Jeżeli traktować Niebo Tykwera jako próbe nawiazania do Kieślowskiego (a takie porównania/oczekiwania były oczywiste) to przyznaje racje - można uznać to za porażke. Jednak Tykwerowskie Niebo bardziej mnie zaintrygowało niż stylystycznie przeładowana jednorazowa wizyta w Piekle. Tykwer mimo wszystko próbuje kroczyć po swojemu na drodze wyznaczonej przez duet piesiewicz-kieslowski. Tanović natomiast dwoi się i troi w nawiazaniach, cytatach i stroboskopowym nakładaniu na siebie mylących tropów (łącznie z finalem), w przepieknie wystylizowanych, ale ziejacych pustką zdjęciach. Wszystkie elementy układają się w klarowną całość pozostawiając niewiele elementów nad którymi pozostaje się nam zastanowić (najbardziej intrygujacy niejednoznaczny finał połączony z przepiekną czołówką pozostawia otwartą furtke na wielość interpretacji). Kieślowski "wyszkolił" (mimochodem, jak sam podkreslal,a moze tylko kokietował..?) nas w szukaniu znaczenia w każdym detalu umieszczonym w kadrze, a Tanović robi to świadomie, ale jego wysiłki w efekcie zioną wtórnictwem i brakiem oryginalności, pozostawiając nas obok tej wcale nie tak skomplikowanej historii trzech siostr.

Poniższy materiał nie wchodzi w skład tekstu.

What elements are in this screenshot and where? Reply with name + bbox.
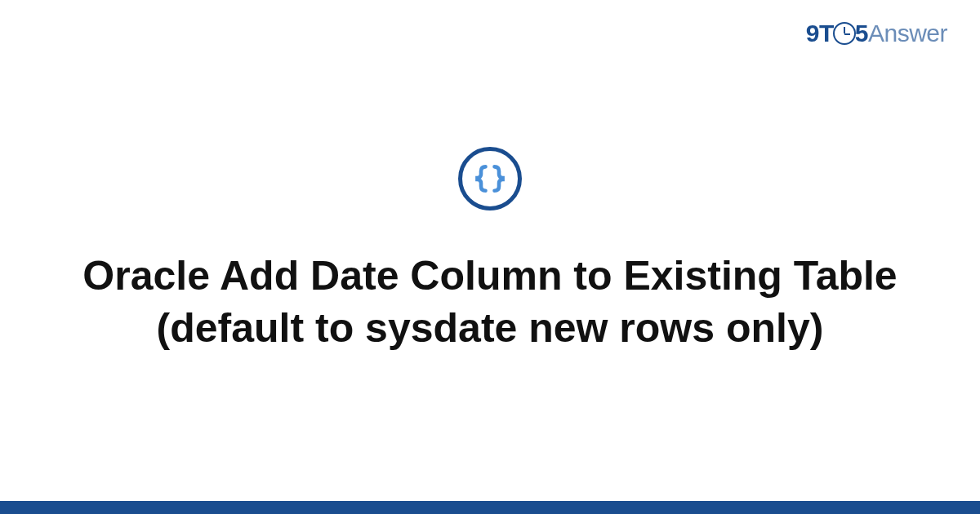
main-content: Oracle Add Date Column to Existing Table… [0, 0, 980, 501]
code-brackets-icon [458, 147, 522, 210]
bottom-accent-bar [0, 501, 980, 514]
page-title: Oracle Add Date Column to Existing Table… [82, 250, 898, 354]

To Tanović, zapowiadający się na świeże spojrzenie po świetnej Ziemi niczyjej, a nie Tykwer zrobił krok wstecz w swym przesłaniającym własne Ja, wyłącznym hołdzie twórczości K.K.
Mimo wszystkich tych niewielkich mankamentów czekam niecierpliwie na domknięcie trylogii filmem Czyściec - jezeli powstanie...
Pozdrawiam.
podpisuję się pod morologiem, i chociaż w 'piekle' czegoś mi brakowało, cieszę się, że jest.
i właśnie - jakie są szanse na czyściec? kieślowski nie żyje, a piesiewicz jakoś sie nie zabiera na pisanie...
Piesiewicz pisać nie umie, tak twierdził Kieślowski lecz umie gadać i mądrze gada :) Więc jak coś to Piesiewicz potrzebuje kogoś do pomocy. :) A nie wiem czy znajdzie kogoś takiego jak Kieślowski.